For the moment, the retail sector remains solid. Vacancy rates for neighborhood and community centers stayed stable at 10.3% while regional and super mall vacancy pushed down 20 basis points in March, according to Moody’s Reis.

“Despite unknowns around future consumer spending and sentiment, the retail sector has so far remained resilient,” Moody’s noted in its report.

Consumers still appearing to be spending at a quick pace despite enduring months of rising inflation, with retail sales rising a seasonally adjusted 0.5% in March over the prior month’s numbers. Also, according to Bank of America, aggregate credit and debit card spending was up 11% year-over-year in March, while card spending per household was up 6.7%. 

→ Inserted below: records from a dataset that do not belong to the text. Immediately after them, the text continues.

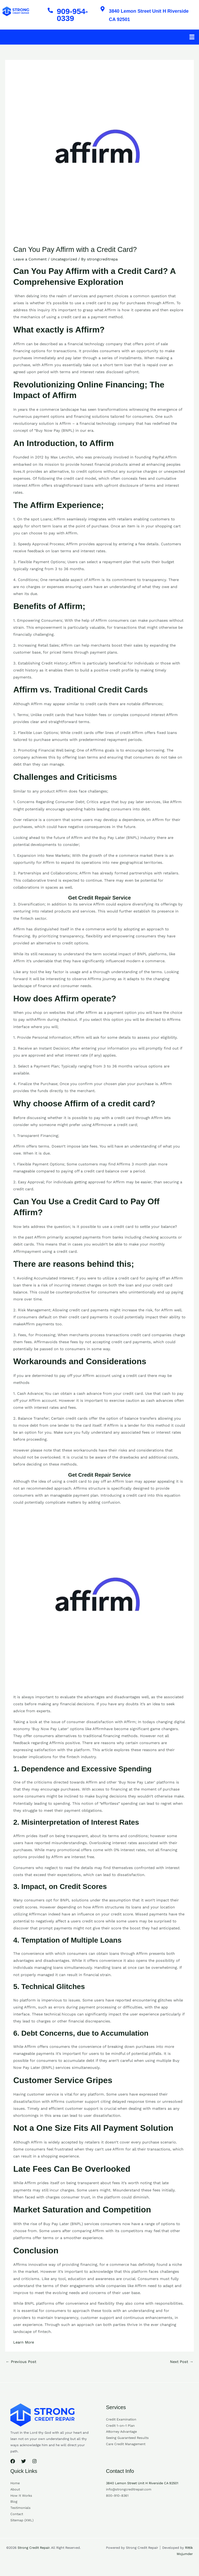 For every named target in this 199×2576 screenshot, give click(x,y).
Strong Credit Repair (33, 2552)
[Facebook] (12, 2465)
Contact (16, 2518)
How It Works (21, 2500)
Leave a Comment (30, 263)
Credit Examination (121, 2424)
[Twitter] (23, 2465)
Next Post (181, 2366)
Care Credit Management (125, 2448)
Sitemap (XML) (21, 2525)
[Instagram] (34, 2465)
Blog (13, 2506)
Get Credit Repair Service (99, 902)
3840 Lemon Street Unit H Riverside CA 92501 (147, 17)
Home (15, 2487)
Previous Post (21, 2366)
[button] (192, 41)
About (15, 2494)
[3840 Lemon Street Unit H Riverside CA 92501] (104, 10)
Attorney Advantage (121, 2436)
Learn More (23, 2346)
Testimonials (20, 2512)
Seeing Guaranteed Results (127, 2442)
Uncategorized (64, 263)
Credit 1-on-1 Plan (120, 2430) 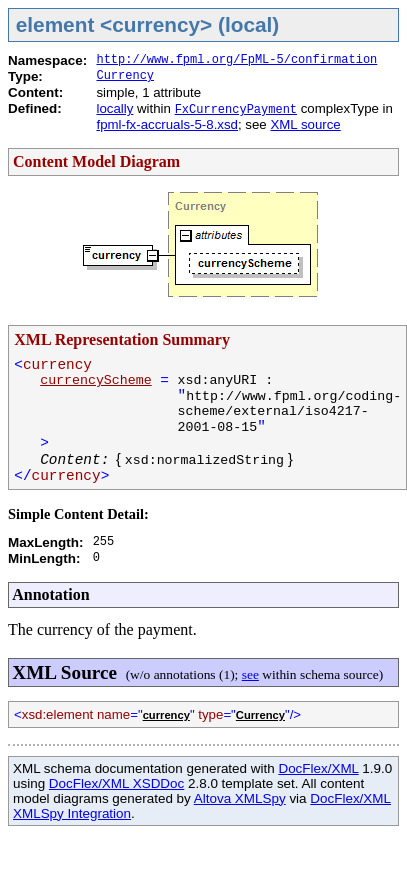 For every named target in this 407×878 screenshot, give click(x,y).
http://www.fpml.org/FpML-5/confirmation (236, 60)
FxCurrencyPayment (236, 110)
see (250, 674)
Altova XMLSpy (240, 798)
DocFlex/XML (318, 768)
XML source (305, 124)
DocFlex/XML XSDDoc (116, 783)
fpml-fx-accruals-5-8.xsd (167, 124)
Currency (125, 76)
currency (166, 715)
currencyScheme (95, 380)
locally (114, 108) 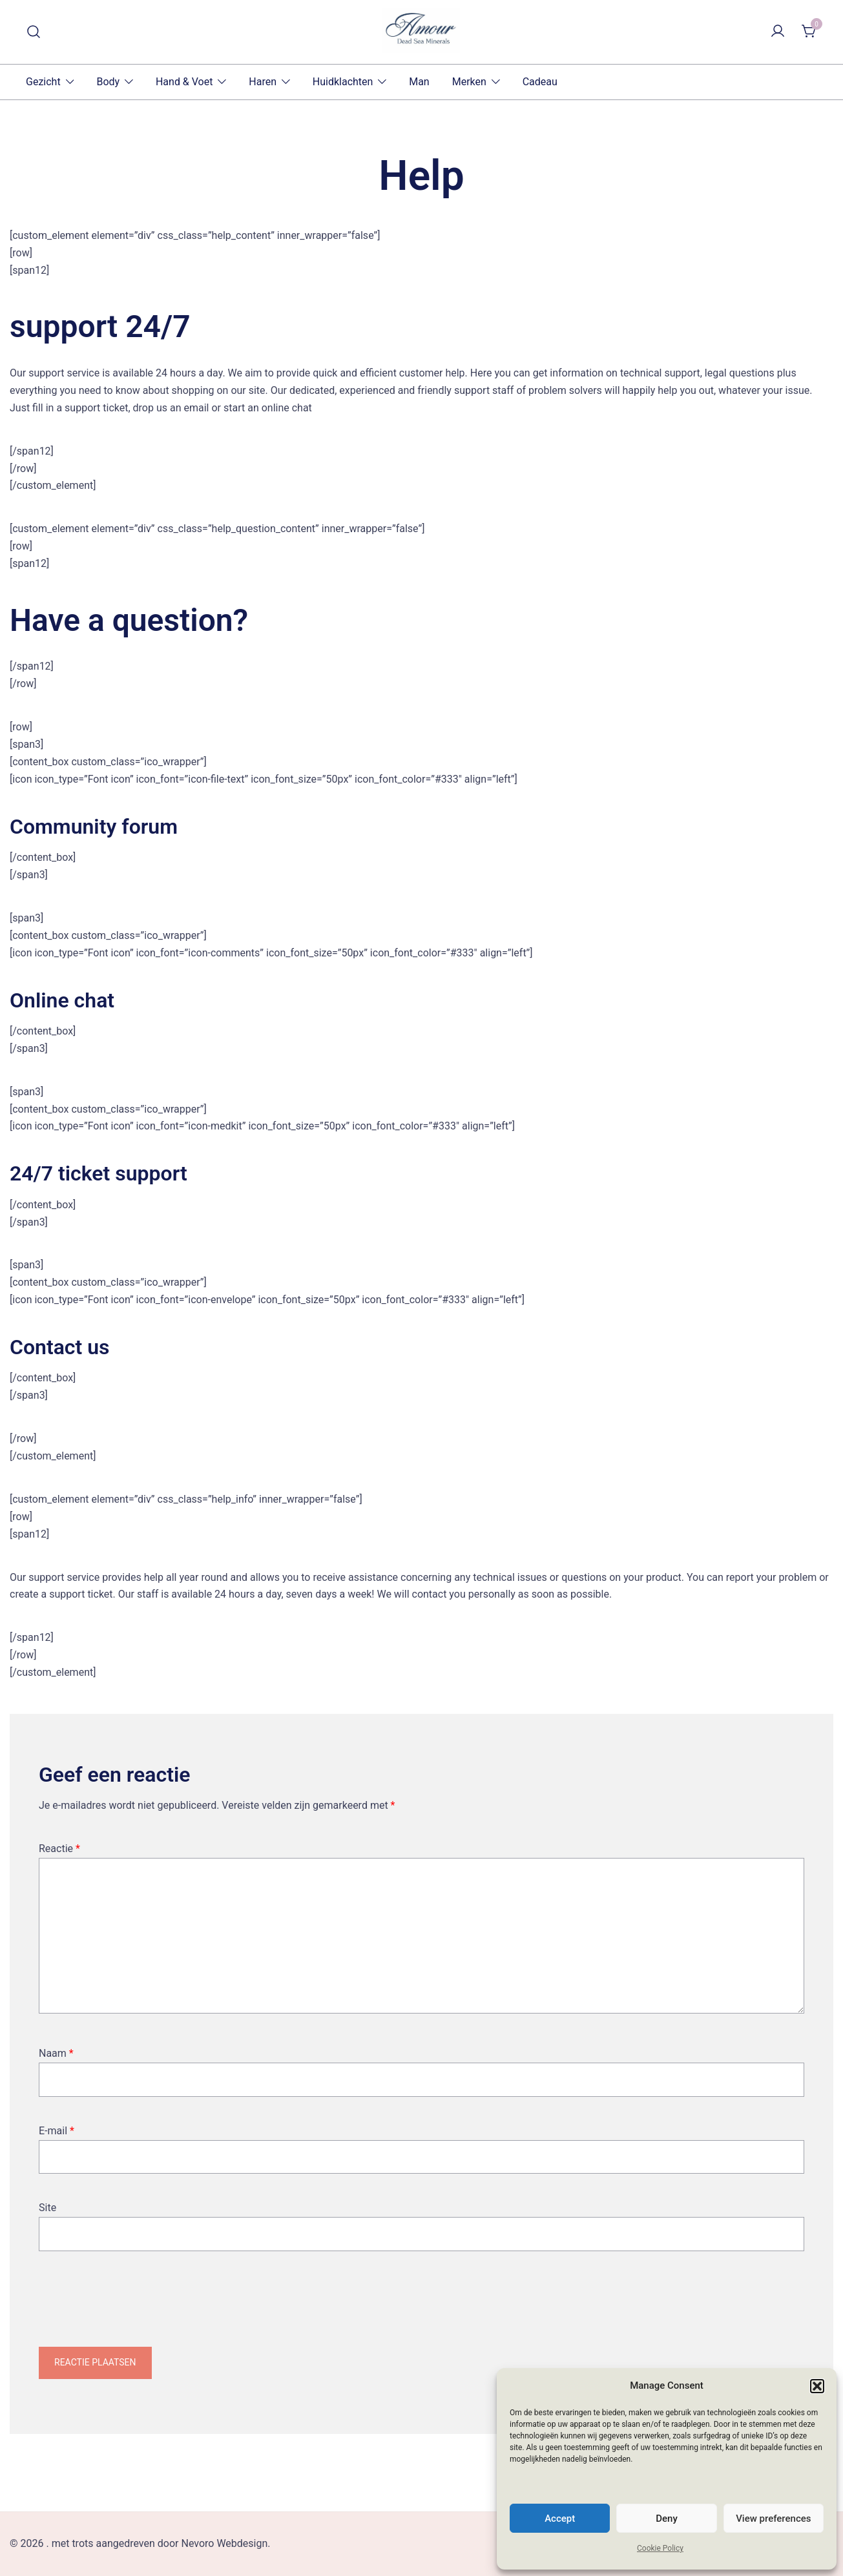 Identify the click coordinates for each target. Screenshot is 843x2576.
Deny (667, 2518)
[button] (817, 2386)
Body (108, 82)
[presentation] (137, 2308)
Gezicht (43, 82)
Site (47, 2207)
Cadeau (540, 82)
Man (419, 82)
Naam (56, 2053)
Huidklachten (343, 82)
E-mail (56, 2131)
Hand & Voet (184, 82)
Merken (469, 82)
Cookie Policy (660, 2548)
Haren (262, 82)
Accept (560, 2518)
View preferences (773, 2518)
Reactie (59, 1848)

The firm notes that leisure spending appears to be stabilizing as more households begin branching out into experiences and travel after several years of a heavy focus on goods-related spending, and Americans also appear to have more cash saved in their coffers.

“While these cash buffers are not limitless, it appears that consumers should be in a position to weather the current challenge of rising prices for some time,” Bank of America’s David Tinsley writes. “The key of course will be the duration of the inflationary shock. With most forecasters expecting some easing in inflationary pressure over this year, things should hopefully get easier for the most challenged consumers.”

But  there are indications that consumers are starting to fret. In a recent survey  by CNBC + Acorns Invest in You that was conducted by Momentive, the overwhelming majority of Americans fear higher prices will force them to rethink their financial choices in the coming months. 

Already 53% say higher prices have caused them to cut back on dining out in the last six months, while 39% say they’ve cut back on driving, canceled a monthly subscription (35%) or switched from a brand-name product to a generic one (32%). 

Perhaps even more notable, 45% of people in households with income between $50,000 and $100,000 and 40% of people with household incomes in the six figures or higher say they think of rising prices all of the time.